22:50 Koya: I went to heal my back. I didn't know that I was gonna get the mental benefits of also healing my childhood and family trauma and things like that. That's a lot that we just harbor inside as women that unless someone talks to us about it, it's still in there."
32:28 Jessamyn: "Beautiful things are also ugly at the same time. If you don't accept the ugliness of it, you can't experience the beauty of it."
49:31 Jessamyn: "If you're not willing to have a conversation about the reasons why people are unhealthy, then how are we going to become healthy? And that comes in so many different forms. It's not about how much you weigh specifically. We all incur so much trauma that we don't acknowledge, and it shows up in our lives in different ways because that's not attached to our overall health. it's just an incomplete picture with incomplete medical research."

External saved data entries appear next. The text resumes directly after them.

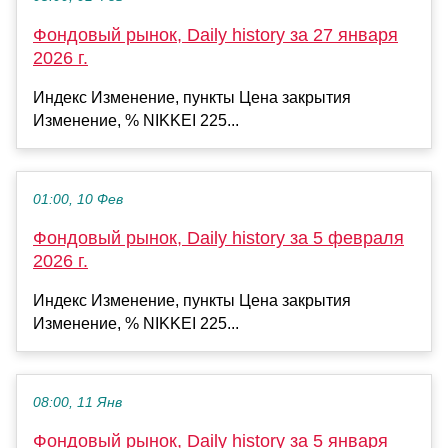
Фондовый рынок, Daily history за 27 января
2026 г.
Индекс Изменение, пункты Цена закрытия
Изменение, % NIKKEI 225...
01:00, 10 Фев
Фондовый рынок, Daily history за 5 февраля
2026 г.
Индекс Изменение, пункты Цена закрытия
Изменение, % NIKKEI 225...
08:00, 11 Янв
Фондовый рынок, Daily history за 5 января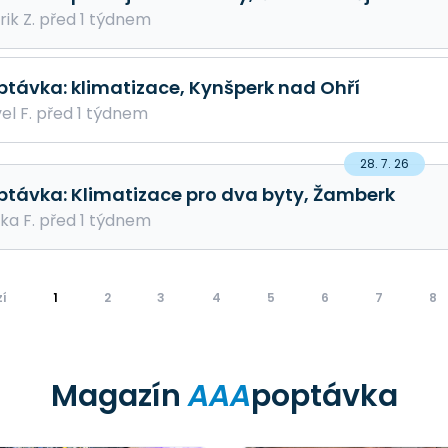
rik Z. před 1 týdnem
ptávka: klimatizace, Kynšperk nad Ohří
el F. před 1 týdnem
28. 7. 26
ptávka: Klimatizace pro dva byty, Žamberk
ka F. před 1 týdnem
í
1
2
3
4
5
6
7
8
Magazín
AAA
poptávka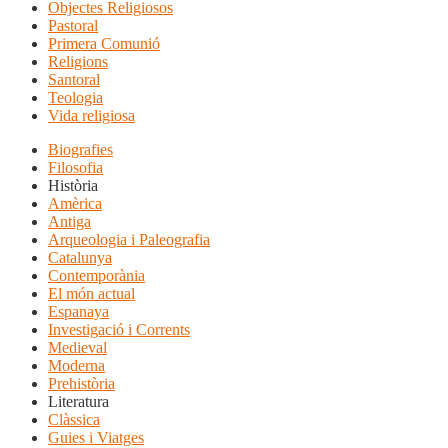
Objectes Religiosos
Pastoral
Primera Comunió
Religions
Santoral
Teologia
Vida religiosa
Biografies
Filosofia
Història
Amèrica
Antiga
Arqueologia i Paleografia
Catalunya
Contemporània
El món actual
Espanaya
Investigació i Corrents
Medieval
Moderna
Prehistòria
Literatura
Clàssica
Guies i Viatges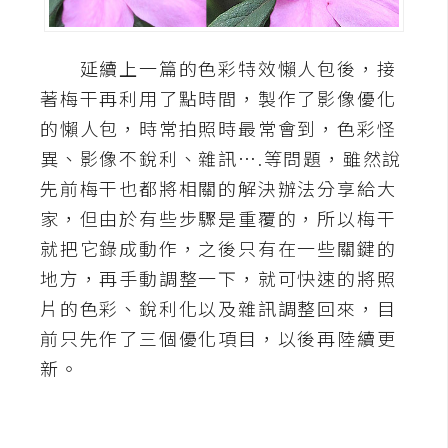
A
I
應
延續上一篇的色彩特效懶人包後，接
用
著梅干再利用了點時間，製作了影像優化
的懶人包，時常拍照時最常會到，色彩怪
設
異、影像不銳利、雜訊….等問題，雖然說
計
先前梅干也都將相關的解決辦法分享給大
家，但由於有些步驟是重覆的，所以梅干
網
就把它錄成動作，之後只有在一些關鍵的
站
地方，再手動調整一下，就可快速的將照
片的色彩、銳利化以及雜訊調整回來，目
影
前只先作了三個優化項目，以後再陸續更
像
新。
A
d
o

50:49 Koya: "If someone's hurting anywhere, we're all hurting everywhere. It's the oneness. We're all yoke, we're all connected, we're all the energy that governs the whole Earth."
54:11 Jessamyn: "That is one of the vestiges of capitalism I think, is that we are so focused on our flaws, because in order for capitalism to work at its peak, we all have to think that there's something wrong with us, because otherwise we won't buy anything."
58:57 Jessamyn: I always think of ending systemic racism as a very lofty goal and aspiration because it does require so much of each of us, but that's how that can happen. If we're honest with ourselves, if we make spaces that are accepting, truly, then that is how we can heal systemic racism."